Another Tristram on this distant coast
Raises the poisoned chalice to his lips.
Another Mark upon the palm-fringed shore
Watches his love’s eclipse.
На дальнем берегу к устам подносит вновь
Иной Тристан все тот же кубок с ядом,
И Марк иной следит все тем же взглядом,
Как скрыться от него торопится любовь.
Дальний берег — Сьерра-Леоне. Уилсон апплицирует воспетую Вагнером (с той стороны фронта) кельтскую сагу на собственную жизнь, романтизирует, героизирует ее, воображает себя Тристаном — закомплексованный, пухлый молодой человек с розовыми щеками и розовыми коленками. Произвел заместителя начальника полиции в короли. Кубок с ядом — не более чем поэтический образ. На самом деле пустышка. Но вот неожиданно и страшно попал. Только кубок оказался в руках действительно трагического персонажа — Скоби.
Луиза читает стихи Уилсону
Луизе и влюбленному в нее Уилсону Грин отдал свое пристрастие к поэзии. Находят, нежданный подарок судьбы, друг друга, по существу в пустыне, на краю света, «на дальнем берегу», одинокие, среди грубых, непонимающих людей, у которых поэзия может вызывать только насмешку. Разумеется, не у Скоби: тот относится с уважительной и понимающей отстраненностью: ценность, но не его. Луиза и Уилсон Грину глубоко неприятны, он это всячески демонстрирует; как и в случае со Скоби, хотя и по-иному, сводит счеты с самим собой — поэтому и награждает их тем, что ему дорого.
В самом начале романа Скоби вводит Уилсона, только что приехавшего в Сьерра-Леоне, в свой дом. Луиза страдает от одиночества и враждебности окружающих. Скоби чувствует себя виноватым в том, что она несчастлива. Он сразу угадывает в Уилсоне человека, духовно близкого Луизе, Уилсон мог бы вывести ее из подавленного состояния, как-то развлечь, скрасить ее безрадостную жизнь.
Служебные дела заставляют Скоби на пару часов отлучиться. Вот он возвращается домой.
«Прежде, чем войти, он обогнул дом и проверил затемнение со стороны, выходящей к океану. Из комнаты доносился монотонный голос Луизы: она, видимо, читала стихи <...> Дойдя до середины лестницы, он снова услышал голос Луизы. Она сказала:
— Прекрасное стихотворение о портале...»
Майор Скоби — заместитель начальника полиции. Напомню: война, Скоби отвечает за затемнение.

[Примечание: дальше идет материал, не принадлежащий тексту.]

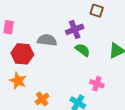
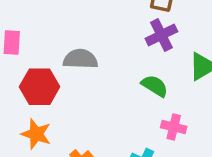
purple cross: (75, 29) -> (161, 35), moved
green semicircle: (83, 50) -> (155, 86), moved

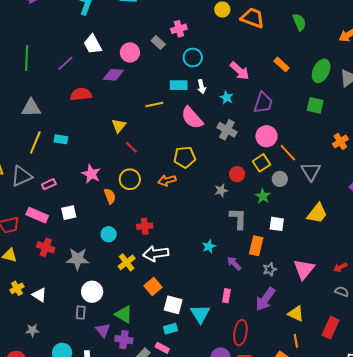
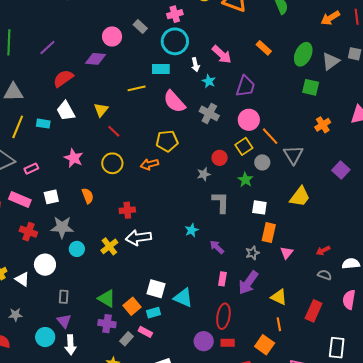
pink cross: (179, 29) -> (175, 14), moved
white trapezoid: (93, 44) -> (66, 111), moved
cyan circle: (193, 58) -> (175, 41), size x1.4
white arrow: (202, 87) -> (195, 65), moved
red semicircle: (81, 94) -> (63, 78), turned -30
green square: (315, 105) -> (311, 87), moved
orange semicircle: (110, 196) -> (88, 196), moved
cyan circle: (109, 234) -> (77, 249), moved
orange rectangle: (256, 246) -> (269, 233), moved
gray star: (78, 259) -> (62, 227), moved
pink triangle: (304, 269) -> (287, 253), size x0.6
orange square: (153, 286) -> (132, 306), moved
white circle: (92, 292) -> (45, 265), moved
pink rectangle: (226, 296) -> (222, 279), moved
cyan triangle: (200, 314) -> (183, 298), turned -35
purple triangle: (103, 330) -> (64, 321), moved

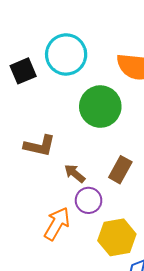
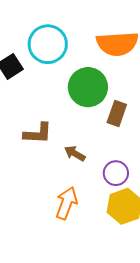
brown rectangle: (120, 170) -> (117, 113), moved
purple circle: (89, 200) -> (116, 173), moved

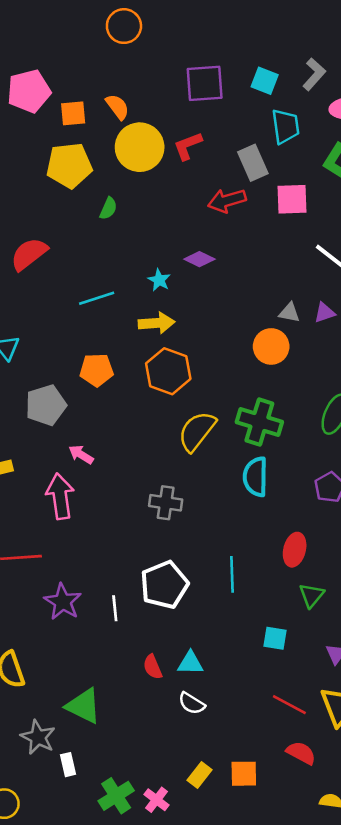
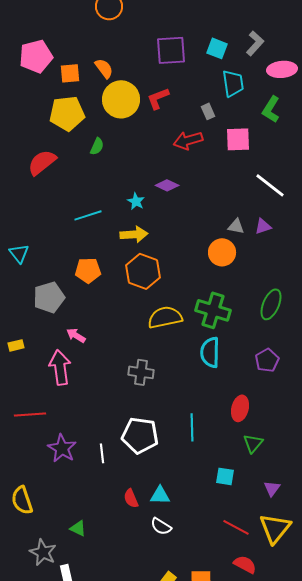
gray rectangle: (253, 163) -> (208, 111), size x0.6
red semicircle: (29, 254) -> (42, 162), moved
yellow semicircle: (197, 431) -> (165, 317), turned 40
white pentagon: (164, 585) -> (140, 435), turned 30
green triangle: (84, 706) -> (78, 528), size x0.6

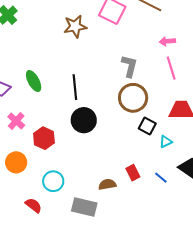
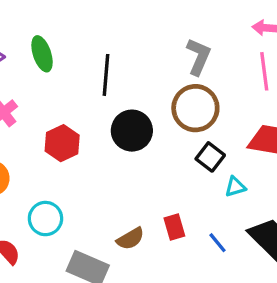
black circle: (84, 120) -> (132, 131), moved
red hexagon: (44, 138) -> (62, 143), moved
brown semicircle: (107, 184) -> (130, 239), turned 150

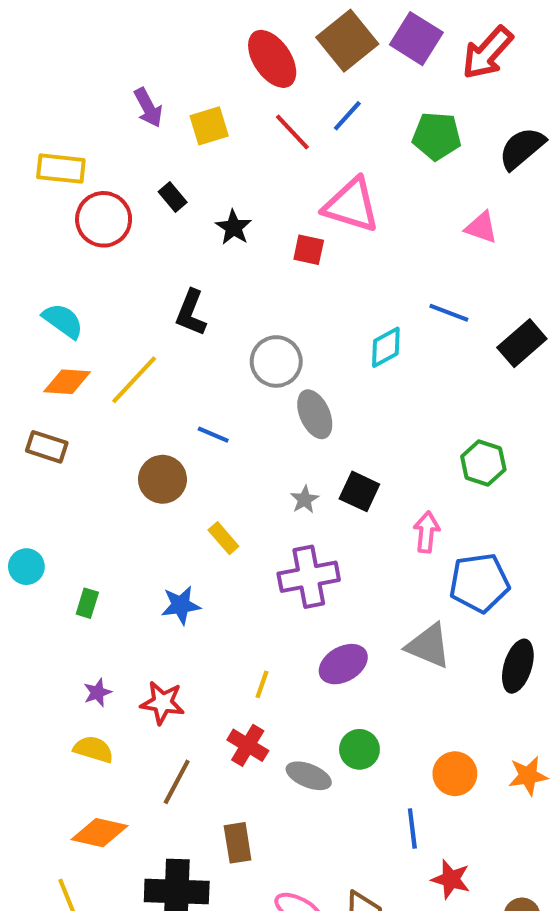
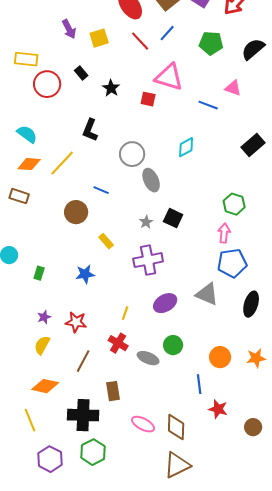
blue line: (449, 313) -> (208, 105), moved
pink arrow: (426, 532) -> (224, 233), moved
yellow semicircle: (93, 749) -> (42, 345), turned -78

Грин любит парности. В этой сцене, в начале романа, Скоби проверяет затемнение в своем доме, где Луиза читает в это время стихи Уилсону. Ближе к концу романа во время ночного обхода Скоби видит, что в некоем доме затемнение нарушено, он стучит в дверь и попадает к миссис Ролт: сначала в дом, а через несколько дней — в объятья.
Но есть куда более важная парность. «Прекрасное стихотворение о портале». Казалось бы, у нас нет никакой возможности понять, о каком стихотворении идет речь — ведь о нем ничего более не сказано. Действительно, идентифицировать его в момент первого чтения эпизода решительно невозможно — только прочтя весь роман и вернувшись назад.

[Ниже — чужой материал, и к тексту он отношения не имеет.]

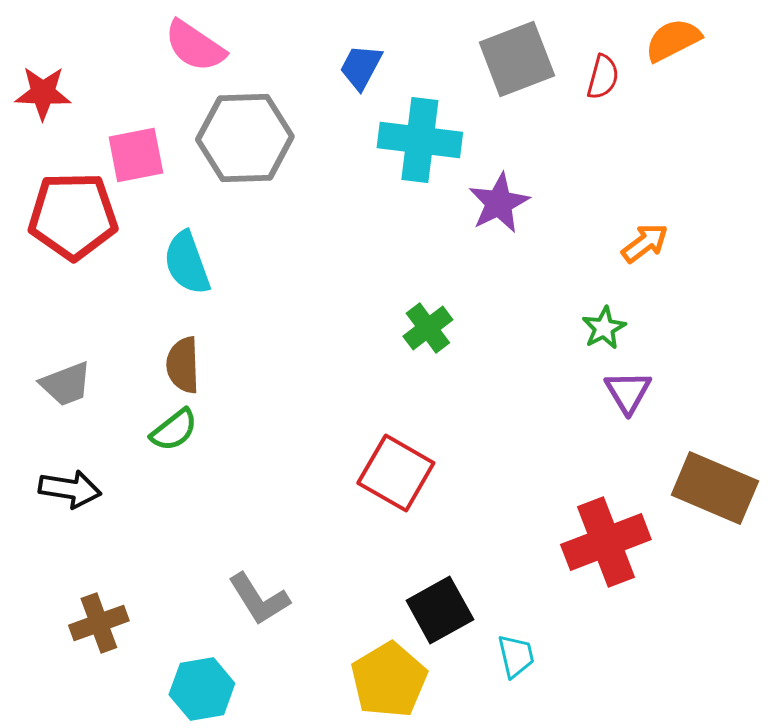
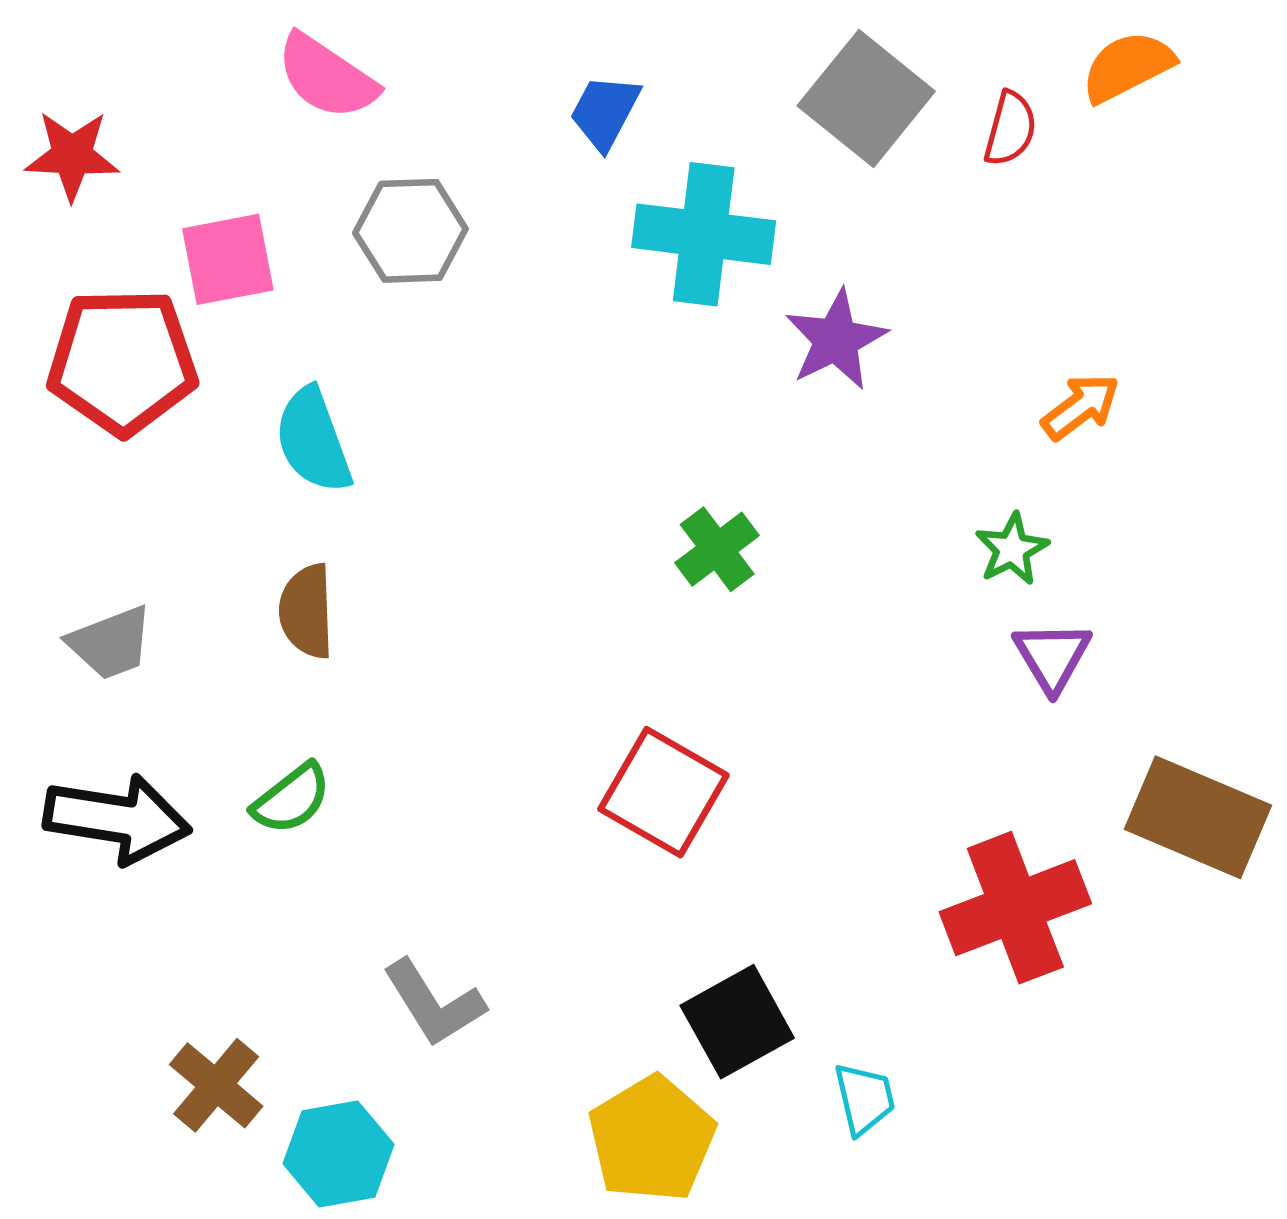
gray square: (517, 59) -> (866, 99), turned -30
gray hexagon: (245, 138) -> (410, 231), size x0.7
green semicircle: (174, 430) -> (292, 799), moved
black arrow: (70, 489) -> (117, 819), size x1.4
brown cross: (99, 623) -> (216, 1085), moved, turned -30

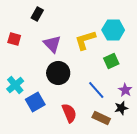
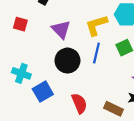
cyan cross: (15, 85) -> (21, 73), turned -30
blue line: (96, 90) -> (96, 53), moved, turned 54

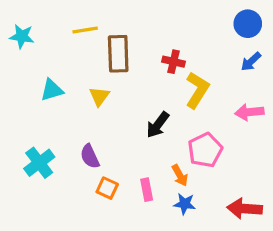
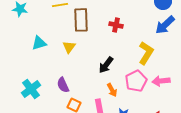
blue arrow: (251, 62) -> (165, 25), size x1.5
yellow L-shape: (197, 90) -> (146, 53), moved
pink arrow: (249, 112) -> (161, 81), moved
orange arrow: (180, 175) -> (112, 90), moved

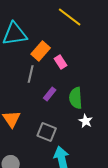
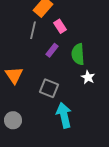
pink rectangle: (61, 62) -> (60, 26), moved

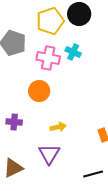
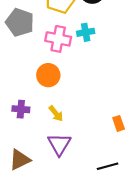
cyan cross: (73, 52) -> (86, 32), turned -35
yellow arrow: (58, 127) -> (56, 114), moved, turned 63

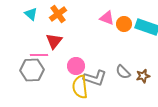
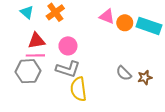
red triangle: (54, 41) -> (36, 41), moved, turned 42
pink circle: (76, 66) -> (68, 46), moved
gray L-shape: (95, 78) -> (68, 69), moved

«Осень» бросает ретроспективный свет. «Осень» вводит в роман Рильке. Интерес к нему Луизы. Естественно предположить, что, говоря о «прекрасном стихотворении о портале», Луиза имеет в виду рильковский «Портал». Случайное совпадение маловероятно.

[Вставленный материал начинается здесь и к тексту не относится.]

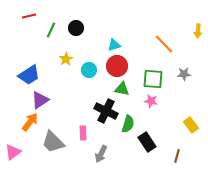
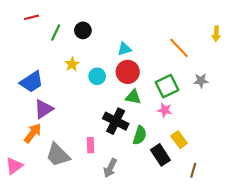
green square: (153, 79) -> (167, 86), turned -30
yellow rectangle: (191, 125) -> (179, 140), moved

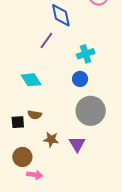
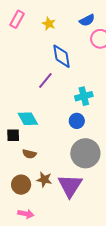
black square: (18, 122) -> (13, 135), moved
purple triangle: (77, 144) -> (70, 186), size x1.5
brown circle: (22, 157) -> (21, 185), moved

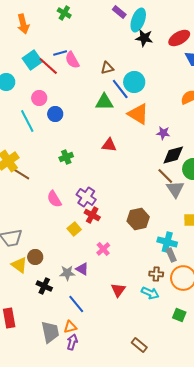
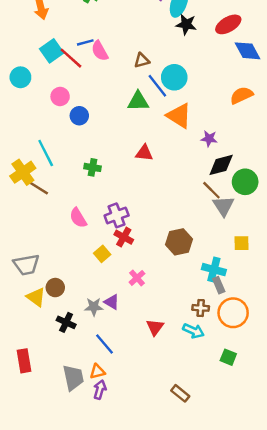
cyan line: (27, 121) -> (46, 153), moved
green cross: (66, 157) -> (93, 167), turned 32
purple cross: (86, 197) -> (117, 215), turned 36

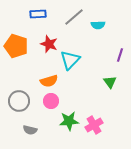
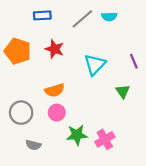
cyan semicircle: (98, 25) -> (109, 17), moved
purple line: (120, 55) -> (134, 61), turned -40
cyan triangle: (70, 60) -> (95, 65), moved

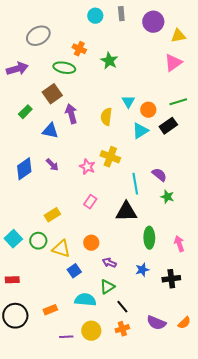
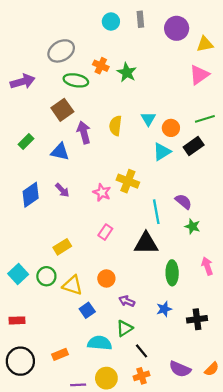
gray ellipse: (38, 36) -> (61, 51), moved
orange cross: (79, 49) -> (101, 66), moved
green rectangle: (25, 112) -> (26, 142), moved
yellow semicircle: (106, 117) -> (115, 126), moved
pink arrow: (179, 244) -> (207, 266), moved

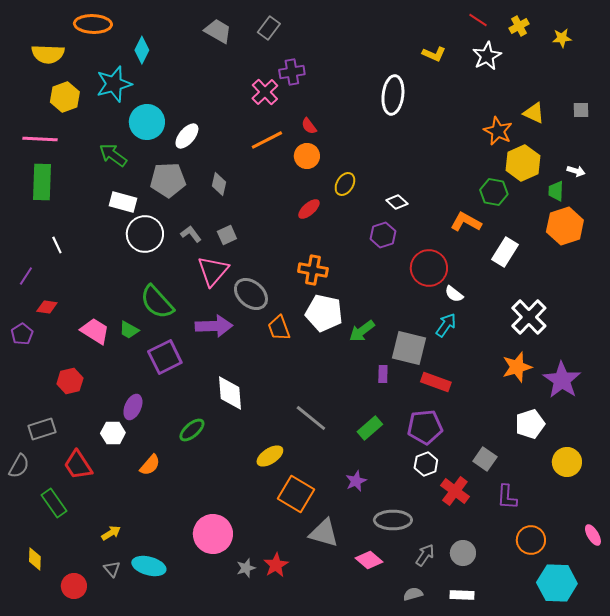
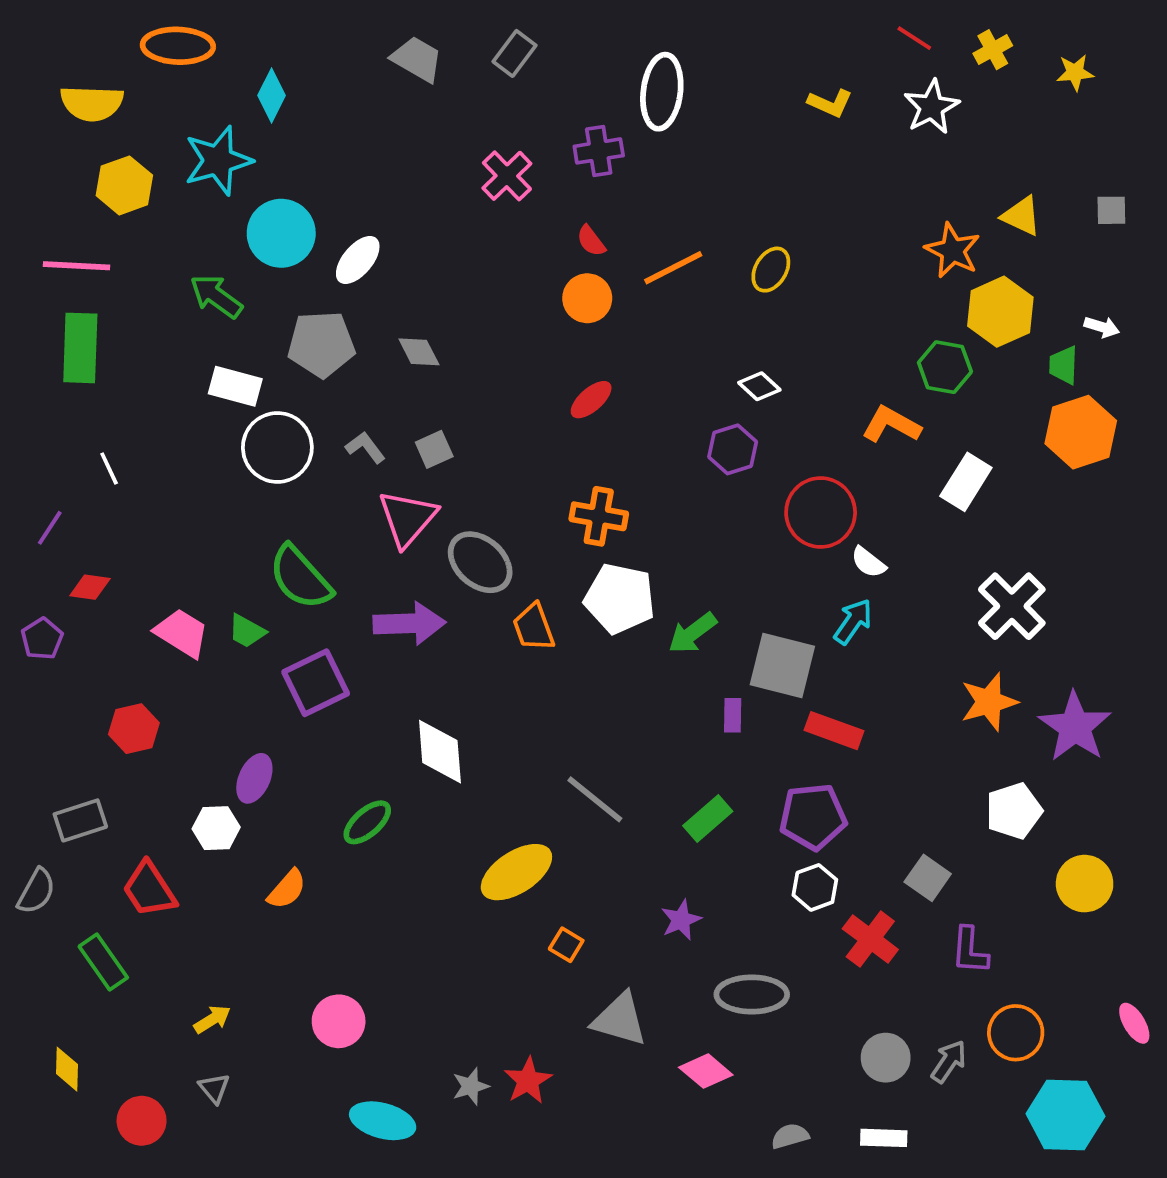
purple cross: (292, 72) -> (599, 151), moved
white ellipse: (393, 95) -> (662, 92), moved
orange line: (267, 140) -> (673, 268), moved
gray diamond: (219, 184) -> (419, 352), turned -40
yellow ellipse: (345, 184) -> (771, 270), moved
yellow ellipse: (270, 456) -> (516, 872), size x1.4
orange square: (296, 494) -> (566, 945), size x0.5
pink circle: (213, 534) -> (339, 1021), moved, size x0.7
gray arrow: (425, 555) -> (949, 1061), moved
cyan ellipse: (149, 566) -> (383, 1121), moved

«Портал» входит в «Новые стихотворения». Это книга сменяющих друг друга и пересекающихся тематических циклов. Среди прочих есть длинный цикл, посвященный Шартрскому собору, как бы репрезентирующему средневековую Европу. Последовательность стихотворений в цикле: «Ангел меридиана» (скульптура ангела с солнечными часами на фасаде), «Кафедральный собор», наш «Портал», «Розетка» (круглое витражное окно), «Капитель», «Бог в Средние века». Каждое стихотворение — шедевр.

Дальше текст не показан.